### Exercise
From the first line to the last, copy the listing exactly and omit the images.

### The data
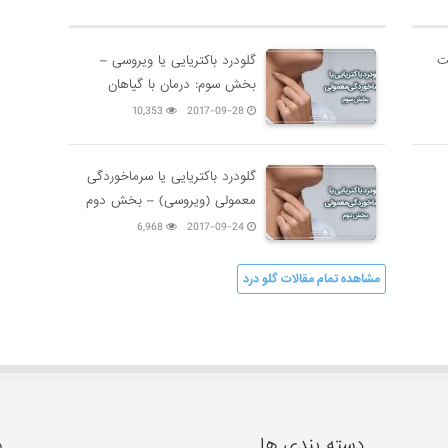
گلودرد باکتریایی یا ویروسی –
بخش سوم: درمان با گیاهان
دارویی
10,353
2017-09-28
گلودرد باکتریایی یا سرماخوردگی
معمولی (ویروسی) – بخش دوم
6,968
2017-09-24
مشاهده تمام مقالات گلو درد
دسته بندی ها
م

### Response area
گلودرد باکتریایی یا ویروسی –
بخش سوم: درمان با گیاهان
دارویی
10,353
2017-09-28
گلودرد باکتریایی یا سرماخوردگی
معمولی (ویروسی) – بخش دوم
6,968
2017-09-24
مشاهده تمام مقالات گلو درد
دسته بندی ها
م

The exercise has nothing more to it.